With 75% of government revenue coming from oil, Alaska and the APF would probably be better off hiring the finance minister of Saudi Arabia. I'm only half kidding too.

As to inflation, that is a normalized rise in the general price level so the price trends of individual items, assets, commodities, etc are not particularly meaningful because there are usually offsetting drops in the prices of other items, alternative or substitute items, reversals in trend, etc.

And too most commodity markets are very small, smaller than equity markets for the most part. So even taken all together commodity markets are basically dwarfed by the market for federal government debt even before you add all the rest of the bond markets. IOW moving a commodity market such as corn, cotton or silver is relatively easy, a single big player can do it (and has); moving the bond markets is another matter entirely, central banks and national governments can (and do) hit that wall and bounce.

This doesn't make bond markets inherently better predictors and its certainly true the demand for safe assets has more than one motivation but, regardless, there is a lot more weight behind the bond market 'opinion' and since that's pretty much what moves markets more generally, well ...

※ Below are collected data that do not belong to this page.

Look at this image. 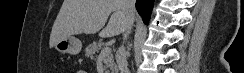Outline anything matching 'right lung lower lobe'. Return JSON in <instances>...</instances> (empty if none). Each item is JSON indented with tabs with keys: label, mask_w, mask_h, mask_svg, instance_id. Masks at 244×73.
I'll return each instance as SVG.
<instances>
[{
	"label": "right lung lower lobe",
	"mask_w": 244,
	"mask_h": 73,
	"mask_svg": "<svg viewBox=\"0 0 244 73\" xmlns=\"http://www.w3.org/2000/svg\"><path fill=\"white\" fill-rule=\"evenodd\" d=\"M154 0H136V8L144 23H148Z\"/></svg>",
	"instance_id": "right-lung-lower-lobe-1"
}]
</instances>
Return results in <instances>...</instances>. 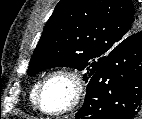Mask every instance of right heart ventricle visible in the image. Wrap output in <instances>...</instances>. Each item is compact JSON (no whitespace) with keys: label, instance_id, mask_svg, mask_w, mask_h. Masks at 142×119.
Returning a JSON list of instances; mask_svg holds the SVG:
<instances>
[{"label":"right heart ventricle","instance_id":"obj_1","mask_svg":"<svg viewBox=\"0 0 142 119\" xmlns=\"http://www.w3.org/2000/svg\"><path fill=\"white\" fill-rule=\"evenodd\" d=\"M38 87H39V82L35 83L31 88L29 99L32 102V104H35V95H36Z\"/></svg>","mask_w":142,"mask_h":119}]
</instances>
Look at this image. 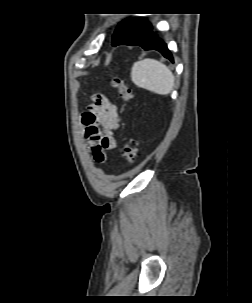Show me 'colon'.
<instances>
[{"label": "colon", "mask_w": 252, "mask_h": 303, "mask_svg": "<svg viewBox=\"0 0 252 303\" xmlns=\"http://www.w3.org/2000/svg\"><path fill=\"white\" fill-rule=\"evenodd\" d=\"M111 85L113 88L117 89L119 98L124 102H131L133 98V93L130 87L127 86L124 79L118 76L111 77ZM122 154L125 157L129 165H133L136 160V149L134 142L129 140L124 143L122 147Z\"/></svg>", "instance_id": "colon-1"}]
</instances>
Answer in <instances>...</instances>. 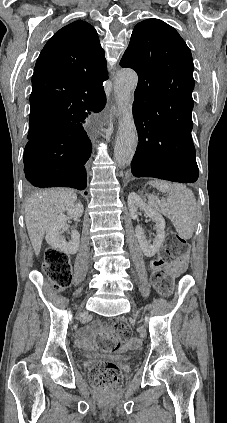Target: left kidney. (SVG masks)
Masks as SVG:
<instances>
[{"mask_svg":"<svg viewBox=\"0 0 227 423\" xmlns=\"http://www.w3.org/2000/svg\"><path fill=\"white\" fill-rule=\"evenodd\" d=\"M128 208L130 211L131 217L133 219H136L138 217V211L137 210H144L146 215L148 217H151L152 221H154L155 229H156V235L154 239H146L144 229H142L141 225H136V237L139 241V245L146 257H152V255H155L157 249H159L161 243L164 241L165 237V219L159 211L152 210V208H149L143 200H141L140 196L138 194H135V192H131L128 196ZM152 241V243H151Z\"/></svg>","mask_w":227,"mask_h":423,"instance_id":"left-kidney-1","label":"left kidney"}]
</instances>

To be honest though if we weren't against the zero-interest rate boundary (limited traction for central bank action) and if the deficit-hawk position was growing politically weaker rather than stronger (lower chance of strong fiscal response or direct jobs support) I'd probably be a contrarian here: Short the USD with a good selection of longer commodity positions, oil and softs in particular; as things stand now though I only swing trade these, short-term and on a hair trigger. FWIW

Anonymous said...

FWIW RW seemed to rail against me when I said this would be a jobless recovery. His current advice does not seem any better IMO

Go with this cylcical bull for now IMO

WH said...

Agricultural commodity prices are currently (over?)reacting to supply/demand fundamentals. Watch out, the old saying is buy the rumor, sell the fact.